## PROBLEM REQUIREMENTS
Go through the records below and return each line that has "войны" in it.

## GIVEN RECORDS
....................

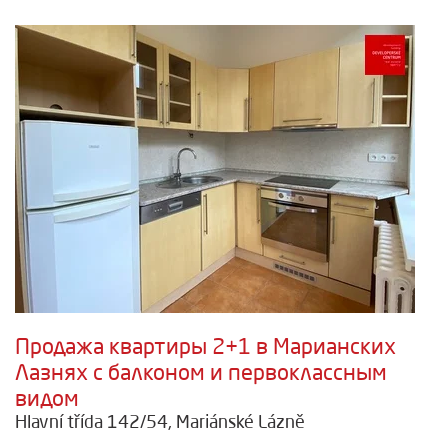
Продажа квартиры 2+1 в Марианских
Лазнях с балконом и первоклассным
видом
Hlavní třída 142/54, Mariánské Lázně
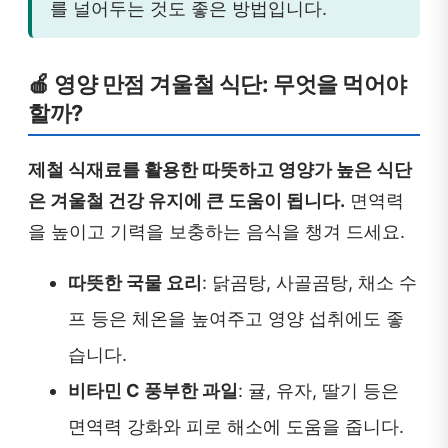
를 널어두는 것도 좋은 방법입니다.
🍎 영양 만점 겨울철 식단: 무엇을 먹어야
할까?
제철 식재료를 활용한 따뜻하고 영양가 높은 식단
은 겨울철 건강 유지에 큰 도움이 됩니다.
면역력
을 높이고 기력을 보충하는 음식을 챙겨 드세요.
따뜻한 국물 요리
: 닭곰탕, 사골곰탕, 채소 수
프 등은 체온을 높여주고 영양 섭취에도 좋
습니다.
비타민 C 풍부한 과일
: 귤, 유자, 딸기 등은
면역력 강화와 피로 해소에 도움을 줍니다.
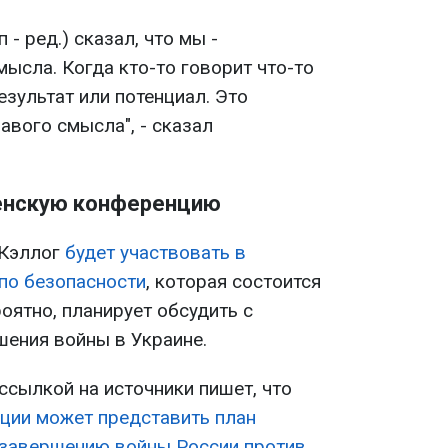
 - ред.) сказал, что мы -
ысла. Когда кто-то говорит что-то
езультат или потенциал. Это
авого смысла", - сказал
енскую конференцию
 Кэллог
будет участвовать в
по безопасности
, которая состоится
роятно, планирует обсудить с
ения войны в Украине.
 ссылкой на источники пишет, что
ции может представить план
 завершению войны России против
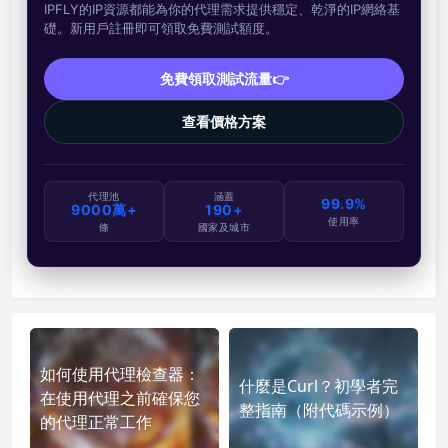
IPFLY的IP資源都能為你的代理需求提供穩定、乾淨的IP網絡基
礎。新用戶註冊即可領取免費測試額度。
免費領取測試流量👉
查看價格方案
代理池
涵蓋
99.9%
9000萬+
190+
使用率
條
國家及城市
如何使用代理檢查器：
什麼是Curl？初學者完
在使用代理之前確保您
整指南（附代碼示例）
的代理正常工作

....................

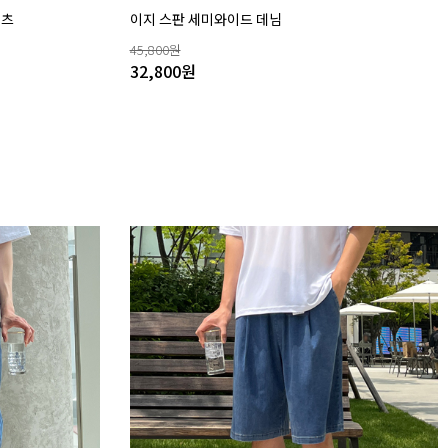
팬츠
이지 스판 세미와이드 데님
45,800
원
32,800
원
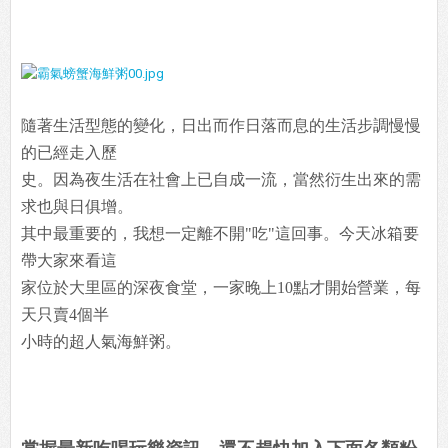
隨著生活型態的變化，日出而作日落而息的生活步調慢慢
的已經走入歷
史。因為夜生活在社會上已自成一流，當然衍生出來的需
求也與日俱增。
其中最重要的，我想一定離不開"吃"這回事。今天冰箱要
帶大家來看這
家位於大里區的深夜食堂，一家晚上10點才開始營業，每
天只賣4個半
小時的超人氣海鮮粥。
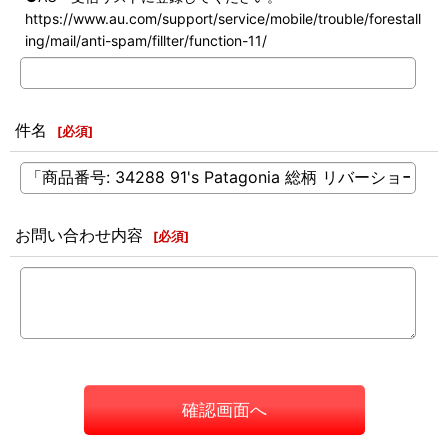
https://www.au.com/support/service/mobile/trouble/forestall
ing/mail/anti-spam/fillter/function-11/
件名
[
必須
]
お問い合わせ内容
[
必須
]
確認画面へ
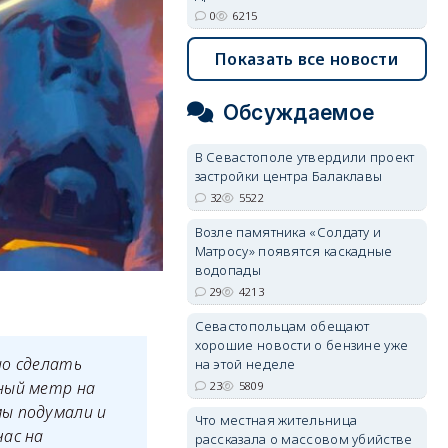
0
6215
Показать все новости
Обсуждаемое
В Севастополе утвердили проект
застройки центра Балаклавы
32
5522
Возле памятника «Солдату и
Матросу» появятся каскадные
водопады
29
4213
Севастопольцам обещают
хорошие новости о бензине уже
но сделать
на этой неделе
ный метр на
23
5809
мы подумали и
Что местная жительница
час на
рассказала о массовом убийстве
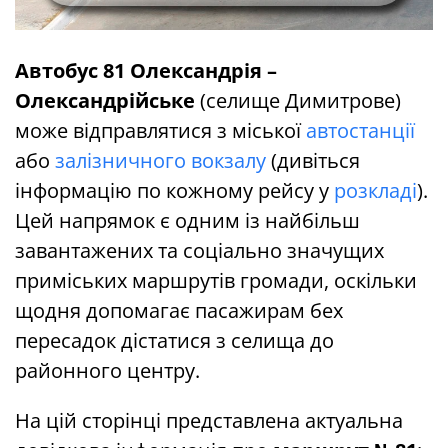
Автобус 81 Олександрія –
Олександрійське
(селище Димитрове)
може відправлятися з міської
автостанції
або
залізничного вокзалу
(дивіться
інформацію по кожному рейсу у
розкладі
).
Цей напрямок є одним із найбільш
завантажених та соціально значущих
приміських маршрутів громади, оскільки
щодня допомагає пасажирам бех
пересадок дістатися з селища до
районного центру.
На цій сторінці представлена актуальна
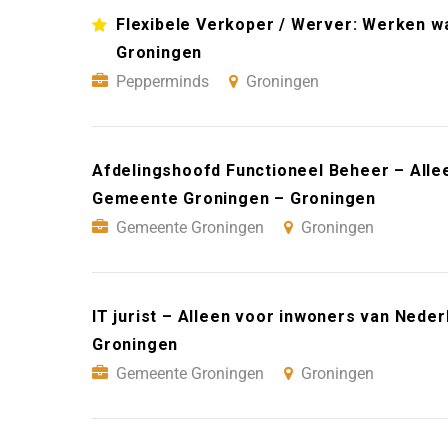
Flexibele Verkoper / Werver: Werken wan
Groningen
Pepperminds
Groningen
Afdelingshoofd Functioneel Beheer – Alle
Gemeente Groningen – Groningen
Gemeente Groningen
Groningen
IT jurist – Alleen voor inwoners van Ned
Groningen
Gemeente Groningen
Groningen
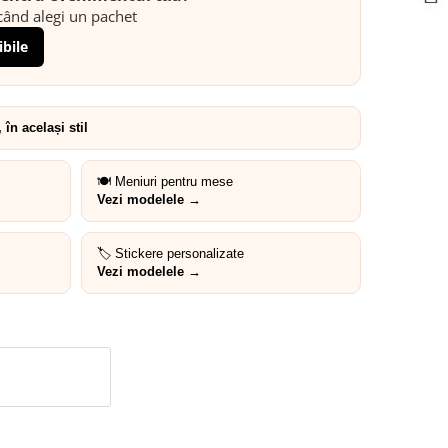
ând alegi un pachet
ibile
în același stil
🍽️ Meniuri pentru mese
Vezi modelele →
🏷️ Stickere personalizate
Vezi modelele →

....................

## RESULT
ения войны в Украине.
 завершению войны России против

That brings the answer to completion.